» **What to do**
Once the images are set aside, write out the rest of the records exactly.
=-=-=-=-=
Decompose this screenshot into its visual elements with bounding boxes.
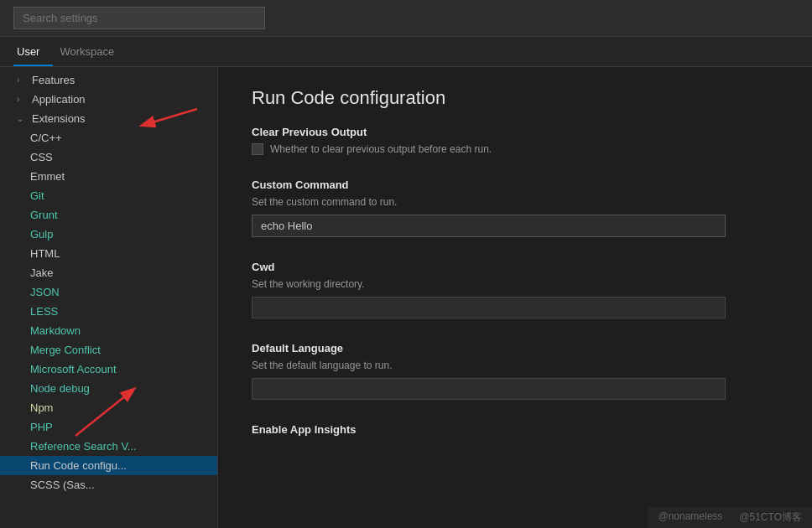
setting-desc-cwd: Set the working directory. (252, 278, 778, 290)
sidebar-item-gulp[interactable]: Gulp (0, 225, 217, 244)
sidebar-item-php[interactable]: PHP (0, 417, 217, 437)
tab-workspace[interactable]: Workspace (56, 37, 128, 66)
sidebar-item-node-debug[interactable]: Node debug (0, 379, 217, 398)
sidebar-item-css[interactable]: CSS (0, 148, 217, 167)
checkbox-clear-previous-output[interactable] (252, 143, 263, 155)
setting-clear-previous-output: Clear Previous Output Whether to clear p… (252, 126, 778, 155)
sidebar-item-label: Emmet (30, 170, 65, 183)
sidebar-item-html[interactable]: HTML (0, 244, 217, 263)
sidebar-item-extensions[interactable]: ⌄ Extensions (0, 109, 217, 128)
input-default-language[interactable] (252, 378, 726, 400)
setting-label-cwd: Cwd (252, 261, 778, 273)
sidebar-item-label: Gulp (30, 228, 53, 241)
sidebar-item-label: CSS (30, 151, 53, 163)
search-input[interactable] (13, 7, 265, 29)
chevron-right-icon: › (17, 95, 27, 104)
sidebar-item-label: Run Code configu... (30, 459, 127, 472)
sidebar-item-label: Npm (30, 401, 53, 414)
sidebar-item-label: Git (30, 189, 44, 202)
footer-blog: @51CTO博客 (739, 510, 802, 525)
sidebar-item-features[interactable]: › Features (0, 70, 217, 90)
setting-label-enable-app-insights: Enable App Insights (252, 423, 778, 436)
sidebar-item-label: PHP (30, 421, 53, 433)
sidebar-item-label: Grunt (30, 209, 58, 221)
setting-label-custom-command: Custom Command (252, 179, 778, 191)
checkbox-row-clear: Whether to clear previous output before … (252, 143, 778, 155)
input-custom-command[interactable] (252, 215, 726, 237)
setting-label-default-language: Default Language (252, 342, 778, 355)
setting-custom-command: Custom Command Set the custom command to… (252, 179, 778, 237)
sidebar-item-json[interactable]: JSON (0, 282, 217, 302)
footer-bar: @nonameless @51CTO博客 (648, 507, 812, 528)
sidebar-item-markdown[interactable]: Markdown (0, 321, 217, 340)
sidebar-item-label: Microsoft Account (30, 363, 117, 375)
tabs-row: User Workspace (0, 37, 812, 67)
sidebar-item-cpp[interactable]: C/C++ (0, 128, 217, 148)
chevron-down-icon: ⌄ (17, 114, 27, 123)
sidebar-item-application[interactable]: › Application (0, 90, 217, 109)
sidebar-item-label: C/C++ (30, 132, 62, 144)
sidebar-item-microsoft-account[interactable]: Microsoft Account (0, 360, 217, 379)
sidebar-item-run-code[interactable]: Run Code configu... (0, 456, 217, 475)
setting-desc-default-language: Set the default language to run. (252, 360, 778, 371)
sidebar-item-reference-search[interactable]: Reference Search V... (0, 437, 217, 456)
setting-desc-custom-command: Set the custom command to run. (252, 196, 778, 208)
setting-label-clear: Clear Previous Output (252, 126, 778, 138)
page-title: Run Code configuration (252, 87, 778, 109)
input-cwd[interactable] (252, 297, 726, 318)
chevron-right-icon: › (17, 75, 27, 85)
sidebar-item-scss[interactable]: SCSS (Sas... (0, 475, 217, 494)
setting-enable-app-insights: Enable App Insights (252, 423, 778, 436)
sidebar-item-label: Application (32, 93, 86, 106)
sidebar-item-label: Merge Conflict (30, 344, 101, 356)
setting-default-language: Default Language Set the default languag… (252, 342, 778, 400)
sidebar-item-label: Extensions (32, 112, 86, 125)
content-panel: Run Code configuration Clear Previous Ou… (218, 67, 812, 528)
setting-desc-clear: Whether to clear previous output before … (270, 143, 492, 155)
search-bar (0, 0, 812, 37)
tab-user[interactable]: User (13, 37, 53, 66)
sidebar-item-label: LESS (30, 305, 58, 318)
sidebar-item-label: Reference Search V... (30, 440, 137, 453)
sidebar-item-label: Node debug (30, 382, 90, 395)
sidebar-item-grunt[interactable]: Grunt (0, 205, 217, 225)
sidebar-item-label: Markdown (30, 324, 81, 337)
main-container: › Features › Application ⌄ Extensions C/… (0, 67, 812, 528)
sidebar-item-label: HTML (30, 247, 60, 260)
sidebar-item-label: SCSS (Sas... (30, 479, 95, 491)
sidebar-item-merge-conflict[interactable]: Merge Conflict (0, 340, 217, 360)
sidebar-item-less[interactable]: LESS (0, 302, 217, 321)
footer-username: @nonameless (658, 510, 722, 525)
sidebar-item-emmet[interactable]: Emmet (0, 167, 217, 186)
sidebar-item-label: JSON (30, 286, 60, 298)
sidebar-item-label: Jake (30, 267, 53, 279)
sidebar-item-npm[interactable]: Npm (0, 398, 217, 417)
sidebar-item-jake[interactable]: Jake (0, 263, 217, 282)
setting-cwd: Cwd Set the working directory. (252, 261, 778, 318)
sidebar-item-label: Features (32, 74, 75, 86)
sidebar: › Features › Application ⌄ Extensions C/… (0, 67, 218, 528)
sidebar-item-git[interactable]: Git (0, 186, 217, 205)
=-=-=-=-=
» **Result for this exercise**
Decompose this screenshot into its visual elements with bounding boxes.
setting-desc-cwd: Set the working directory. (252, 278, 778, 290)
sidebar-item-gulp[interactable]: Gulp (0, 225, 217, 244)
sidebar-item-php[interactable]: PHP (0, 417, 217, 437)
tab-workspace[interactable]: Workspace (56, 37, 128, 66)
sidebar-item-node-debug[interactable]: Node debug (0, 379, 217, 398)
sidebar-item-css[interactable]: CSS (0, 148, 217, 167)
checkbox-clear-previous-output[interactable] (252, 143, 263, 155)
setting-clear-previous-output: Clear Previous Output Whether to clear p… (252, 126, 778, 155)
sidebar-item-label: Emmet (30, 170, 65, 183)
sidebar-item-html[interactable]: HTML (0, 244, 217, 263)
sidebar-item-extensions[interactable]: ⌄ Extensions (0, 109, 217, 128)
input-default-language[interactable] (252, 378, 726, 400)
setting-label-cwd: Cwd (252, 261, 778, 273)
sidebar-item-label: Gulp (30, 228, 53, 241)
sidebar-item-label: CSS (30, 151, 53, 163)
search-input[interactable] (13, 7, 265, 29)
chevron-right-icon: › (17, 95, 27, 104)
sidebar-item-label: Run Code configu... (30, 459, 127, 472)
sidebar-item-label: Npm (30, 401, 53, 414)
sidebar-item-label: Git (30, 189, 44, 202)
footer-blog: @51CTO博客 (739, 510, 802, 525)
sidebar-item-features[interactable]: › Features (0, 70, 217, 90)
setting-label-enable-app-insights: Enable App Insights (252, 423, 778, 436)
sidebar-item-label: PHP (30, 421, 53, 433)
sidebar-item-label: Grunt (30, 209, 58, 221)
setting-label-custom-command: Custom Command (252, 179, 778, 191)
checkbox-row-clear: Whether to clear previous output before … (252, 143, 778, 155)
input-custom-command[interactable] (252, 215, 726, 237)
setting-label-default-language: Default Language (252, 342, 778, 355)
setting-custom-command: Custom Command Set the custom command to… (252, 179, 778, 237)
sidebar-item-json[interactable]: JSON (0, 282, 217, 302)
footer-bar: @nonameless @51CTO博客 (648, 507, 812, 528)
sidebar-item-markdown[interactable]: Markdown (0, 321, 217, 340)
sidebar-item-label: Microsoft Account (30, 363, 117, 375)
tabs-row: User Workspace (0, 37, 812, 67)
sidebar-item-cpp[interactable]: C/C++ (0, 128, 217, 148)
chevron-down-icon: ⌄ (17, 114, 27, 123)
sidebar-item-application[interactable]: › Application (0, 90, 217, 109)
sidebar-item-label: C/C++ (30, 132, 62, 144)
sidebar-item-microsoft-account[interactable]: Microsoft Account (0, 360, 217, 379)
sidebar-item-run-code[interactable]: Run Code configu... (0, 456, 217, 475)
setting-desc-default-language: Set the default language to run. (252, 360, 778, 371)
sidebar-item-reference-search[interactable]: Reference Search V... (0, 437, 217, 456)
setting-desc-custom-command: Set the custom command to run. (252, 196, 778, 208)
setting-label-clear: Clear Previous Output (252, 126, 778, 138)
page-title: Run Code configuration (252, 87, 778, 109)
input-cwd[interactable] (252, 297, 726, 318)
chevron-right-icon: › (17, 75, 27, 85)
sidebar-item-scss[interactable]: SCSS (Sas... (0, 475, 217, 494)
setting-enable-app-insights: Enable App Insights (252, 423, 778, 436)
sidebar-item-label: Application (32, 93, 86, 106)
sidebar-item-label: Merge Conflict (30, 344, 101, 356)
setting-default-language: Default Language Set the default languag… (252, 342, 778, 400)
sidebar-item-label: Extensions (32, 112, 86, 125)
content-panel: Run Code configuration Clear Previous Ou… (218, 67, 812, 528)
setting-desc-clear: Whether to clear previous output before … (270, 143, 492, 155)
search-bar (0, 0, 812, 37)
tab-user[interactable]: User (13, 37, 53, 66)
sidebar-item-label: LESS (30, 305, 58, 318)
sidebar-item-label: Reference Search V... (30, 440, 137, 453)
sidebar-item-label: Node debug (30, 382, 90, 395)
sidebar-item-grunt[interactable]: Grunt (0, 205, 217, 225)
sidebar-item-label: Markdown (30, 324, 81, 337)
main-container: › Features › Application ⌄ Extensions C/… (0, 67, 812, 528)
sidebar-item-label: HTML (30, 247, 60, 260)
sidebar-item-label: SCSS (Sas... (30, 479, 95, 491)
sidebar-item-merge-conflict[interactable]: Merge Conflict (0, 340, 217, 360)
sidebar-item-less[interactable]: LESS (0, 302, 217, 321)
footer-username: @nonameless (658, 510, 722, 525)
sidebar-item-emmet[interactable]: Emmet (0, 167, 217, 186)
sidebar-item-label: JSON (30, 286, 60, 298)
sidebar-item-label: Jake (30, 267, 53, 279)
sidebar-item-npm[interactable]: Npm (0, 398, 217, 417)
sidebar-item-jake[interactable]: Jake (0, 263, 217, 282)
setting-cwd: Cwd Set the working directory. (252, 261, 778, 318)
sidebar-item-label: Features (32, 74, 75, 86)
sidebar: › Features › Application ⌄ Extensions C/… (0, 67, 218, 528)
sidebar-item-git[interactable]: Git (0, 186, 217, 205)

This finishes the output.